Я ждала, что отец скажет что-нибудь еще, но услышала лишь:
— А теперь садись ужинать.
Стараясь скрыть беспокойство, я прошла мимо отца, села на свое место и попыталась проглотить хоть немного рагу, которое мама поставила передо мной.
Мужчина из соседнего дома предупреждал меня, что им будет все равно. Зато меня не избили.
Глава двадцать восьмая
Хотя мама по-прежнему ходила к ней в гости, Дора к нам больше не заглядывала. Так что после того, как меня исключили из школы и началось вынужденное затворничество, единственными людьми, с кем я общалась, были мои родители и малыши. Я не могла вырваться из четырех стен, не могла скрыться от холодности матери, равнодушия отца и не могла забыть о предательстве мужчины из соседнего дома. Зато я нашла убежище в своем воображении. Я снова начала сочинять истории, только на этот раз они были не о пушистых зверьках и людях из прошлого века, а об очаровательной сладкой малышке, спящей в моей комнате. В своих мечтах я наряжала ее в красивые платьица, которые шила своими руками; я представляла, что у нее будут золотистые локоны и голубые глаза, совсем как у моей куклы Белинды… Вот она подрастает, учится ходить, тянет ко мне ручки и зовет меня мамой. И любит больше, чем кто-либо когда-либо любил меня. Я даже придумала имя для своей девочки: в мыслях я называла ее Соней — и улыбалась, думая о том мгновении, когда она наконец появится на свет. Улыбалась, потому что те четырнадцать дней, когда я гладила живот и представляла, как внутри него растет ребенок, я пребывала в блаженном неведении насчет того, что приготовили для меня родители.

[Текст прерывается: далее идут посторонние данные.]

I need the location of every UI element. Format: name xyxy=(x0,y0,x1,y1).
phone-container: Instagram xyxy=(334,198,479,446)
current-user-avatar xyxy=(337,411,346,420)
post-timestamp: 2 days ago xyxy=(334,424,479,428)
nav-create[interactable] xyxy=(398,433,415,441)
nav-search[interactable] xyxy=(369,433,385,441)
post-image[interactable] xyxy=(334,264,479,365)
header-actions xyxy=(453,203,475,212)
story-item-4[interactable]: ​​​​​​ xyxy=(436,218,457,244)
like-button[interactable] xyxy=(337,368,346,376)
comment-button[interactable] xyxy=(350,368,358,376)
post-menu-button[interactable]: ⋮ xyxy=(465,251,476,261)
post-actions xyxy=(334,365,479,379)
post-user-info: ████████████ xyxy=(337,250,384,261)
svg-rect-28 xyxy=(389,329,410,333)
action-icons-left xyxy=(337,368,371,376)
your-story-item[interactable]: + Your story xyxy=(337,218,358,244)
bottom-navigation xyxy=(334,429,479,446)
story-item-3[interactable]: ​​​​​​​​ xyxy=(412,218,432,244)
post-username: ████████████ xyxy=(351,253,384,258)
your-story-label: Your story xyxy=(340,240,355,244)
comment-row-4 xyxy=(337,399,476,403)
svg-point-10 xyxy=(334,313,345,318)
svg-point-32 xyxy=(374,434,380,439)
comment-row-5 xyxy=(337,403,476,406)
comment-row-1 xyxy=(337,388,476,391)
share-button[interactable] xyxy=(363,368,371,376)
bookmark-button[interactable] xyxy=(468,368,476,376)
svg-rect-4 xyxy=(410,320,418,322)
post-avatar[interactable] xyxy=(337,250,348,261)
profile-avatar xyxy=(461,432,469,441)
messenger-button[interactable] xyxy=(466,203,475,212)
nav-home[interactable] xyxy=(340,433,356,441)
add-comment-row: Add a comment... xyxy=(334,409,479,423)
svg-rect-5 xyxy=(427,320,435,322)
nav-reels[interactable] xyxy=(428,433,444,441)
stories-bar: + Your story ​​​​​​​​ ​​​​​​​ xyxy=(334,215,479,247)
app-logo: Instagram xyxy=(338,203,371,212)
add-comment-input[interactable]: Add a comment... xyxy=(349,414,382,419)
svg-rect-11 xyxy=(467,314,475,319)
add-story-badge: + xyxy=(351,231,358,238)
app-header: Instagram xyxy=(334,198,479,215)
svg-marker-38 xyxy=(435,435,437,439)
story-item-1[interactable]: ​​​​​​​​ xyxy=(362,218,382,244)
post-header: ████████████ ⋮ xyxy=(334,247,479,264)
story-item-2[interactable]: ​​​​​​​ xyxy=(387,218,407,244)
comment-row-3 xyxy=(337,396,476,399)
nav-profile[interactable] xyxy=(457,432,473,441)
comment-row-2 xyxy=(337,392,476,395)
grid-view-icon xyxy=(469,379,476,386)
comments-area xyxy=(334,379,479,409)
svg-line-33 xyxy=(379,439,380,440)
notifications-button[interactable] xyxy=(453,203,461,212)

Интересно, мама хоть раз задумывалась о том, что я была так спокойна все эти дни лишь по той причине, что искренне верила: худшее позади? Если так, то она не делала ничего, чтобы разубедить меня.
Она предоставила это женщине из социальной службы, которая пришла на пятнадцатый день.

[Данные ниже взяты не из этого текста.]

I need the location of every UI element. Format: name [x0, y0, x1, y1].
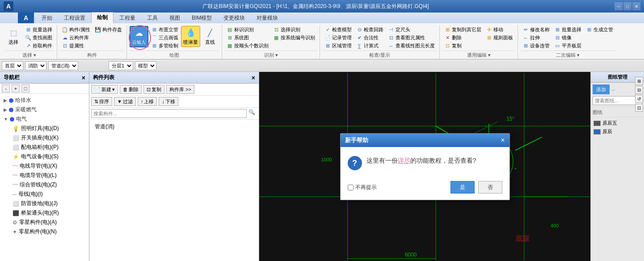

О ее прибытии сообщил громкий стук в дверь. Помня о том, что меня не должно быть видно и слышно, я поспешила к себе в комнату.

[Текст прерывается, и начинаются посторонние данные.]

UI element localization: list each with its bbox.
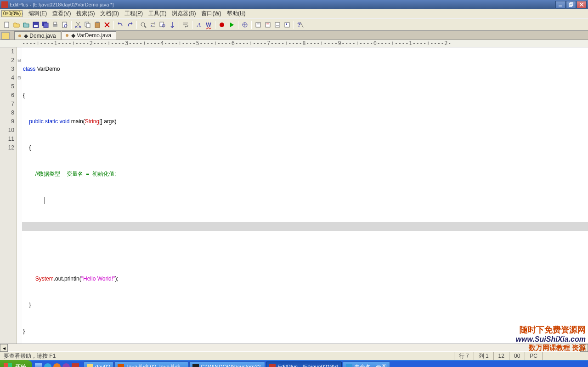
menu-d[interactable]: 文档(D) — [97, 9, 122, 18]
help-button[interactable]: ? — [296, 20, 305, 29]
svg-rect-5 — [5, 22, 9, 28]
svg-rect-1 — [569, 4, 572, 6]
svg-rect-34 — [286, 23, 287, 25]
svg-rect-31 — [275, 23, 280, 27]
code-editor[interactable]: 123456789101112 ⊟⊟ class VarDemo { publi… — [0, 47, 588, 344]
menu-t[interactable]: 工具(T) — [146, 9, 169, 18]
undo-button[interactable] — [116, 20, 125, 29]
minimize-button[interactable] — [555, 1, 565, 8]
toolbar: A W ? — [0, 18, 588, 31]
menu-p[interactable]: 工程(P) — [122, 9, 146, 18]
menu-bar: 文件(F)编辑(E)查看(V)搜索(S)文档(D)工程(P)工具(T)浏览器(B… — [0, 9, 588, 18]
spellcheck-button[interactable]: W — [204, 20, 213, 29]
windows-logo-icon — [4, 363, 12, 367]
svg-rect-19 — [96, 22, 99, 23]
fold-column[interactable]: ⊟⊟ — [17, 47, 22, 344]
print-button[interactable] — [51, 20, 60, 29]
directory-button[interactable] — [263, 20, 272, 29]
code-content[interactable]: class VarDemo { public static void main(… — [22, 47, 588, 344]
column-ruler: ----+----1----+----2----+----3----+----4… — [0, 40, 588, 47]
open-remote-button[interactable] — [22, 20, 31, 29]
restore-button[interactable] — [566, 1, 576, 8]
current-line-highlight — [22, 222, 588, 231]
coords-overlay: 0×0(0%) — [1, 10, 23, 17]
replace-button[interactable] — [148, 20, 158, 29]
output-button[interactable] — [273, 20, 282, 29]
svg-point-24 — [220, 23, 224, 27]
line-number-gutter: 123456789101112 — [0, 47, 17, 344]
menu-s[interactable]: 搜索(S) — [74, 9, 97, 18]
menu-b[interactable]: 浏览器(B) — [169, 9, 198, 18]
svg-rect-7 — [34, 25, 38, 27]
cliptext-button[interactable] — [254, 20, 263, 29]
delete-button[interactable] — [102, 20, 112, 29]
goto-line-button[interactable] — [168, 20, 177, 29]
scroll-left-button[interactable]: ◂ — [0, 344, 8, 352]
document-tabs: ◆ Demo.java◆ VarDemo.java — [0, 31, 588, 40]
record-macro-button[interactable] — [217, 20, 226, 29]
copy-button[interactable] — [83, 20, 92, 29]
redo-button[interactable] — [125, 20, 135, 29]
svg-rect-27 — [256, 23, 260, 27]
open-file-button[interactable] — [12, 20, 21, 29]
svg-point-35 — [18, 34, 21, 37]
font-button[interactable]: A — [194, 20, 204, 29]
print-preview-button[interactable] — [60, 20, 69, 29]
save-all-button[interactable] — [41, 20, 50, 29]
menu-h[interactable]: 帮助(H) — [224, 9, 249, 18]
find-button[interactable] — [139, 20, 148, 29]
close-button[interactable] — [577, 1, 587, 8]
find-in-files-button[interactable] — [158, 20, 167, 29]
directory-tab-button[interactable] — [1, 32, 10, 40]
paste-button[interactable] — [93, 20, 102, 29]
new-file-button[interactable] — [2, 20, 11, 29]
save-button[interactable] — [31, 20, 40, 29]
svg-point-20 — [141, 23, 145, 26]
cut-button[interactable] — [74, 20, 83, 29]
svg-rect-17 — [86, 23, 90, 28]
menu-e[interactable]: 编辑(E) — [26, 9, 50, 18]
text-cursor — [45, 197, 45, 204]
title-bar: EditPlus - [E:\java0218\day02\VarDemo.ja… — [0, 0, 588, 9]
svg-line-21 — [144, 26, 146, 28]
svg-point-36 — [66, 34, 68, 37]
menu-v[interactable]: 查看(V) — [50, 9, 74, 18]
svg-rect-18 — [95, 23, 100, 28]
play-macro-button[interactable] — [227, 20, 236, 29]
tab-Demo-java[interactable]: ◆ Demo.java — [14, 31, 61, 40]
editor-area: ----+----1----+----2----+----3----+----4… — [0, 40, 588, 351]
word-wrap-button[interactable] — [181, 20, 190, 29]
tab-VarDemo-java[interactable]: ◆ VarDemo.java — [62, 31, 116, 40]
svg-marker-25 — [230, 23, 234, 27]
svg-rect-11 — [54, 22, 57, 24]
browser-button[interactable] — [240, 20, 249, 29]
document-button[interactable] — [283, 20, 292, 29]
svg-rect-2 — [570, 3, 573, 6]
window-title: EditPlus - [E:\java0218\day02\VarDemo.ja… — [10, 2, 555, 7]
svg-rect-9 — [44, 23, 48, 28]
svg-rect-29 — [266, 23, 270, 27]
app-icon — [1, 1, 8, 8]
menu-w[interactable]: 窗口(W) — [198, 9, 224, 18]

— Стой, где стоишь, Марианна, — строго сказала мама.
Я замерла на первой ступеньке, недоумевая, что за человек к нам пришел, раз мне не нужно от него прятаться. Вскоре все выяснилось.
Мама открыла дверь, и я увидела опрятно одетую женщину средних лет, ничем не примечательную, с незапоминающимся бесцветным лицом. Я никогда прежде ее не видела.
Женщина сказала, что ее зовут мисс Купер и она мой социальный работник. Потом она объяснила, что школа проинформировала необходимые службы о моей беременности. На мисс Купер возложили обязанность позаботиться о моей судьбе и судьбе ребенка, когда — как она деликатно выразилась — настанет срок.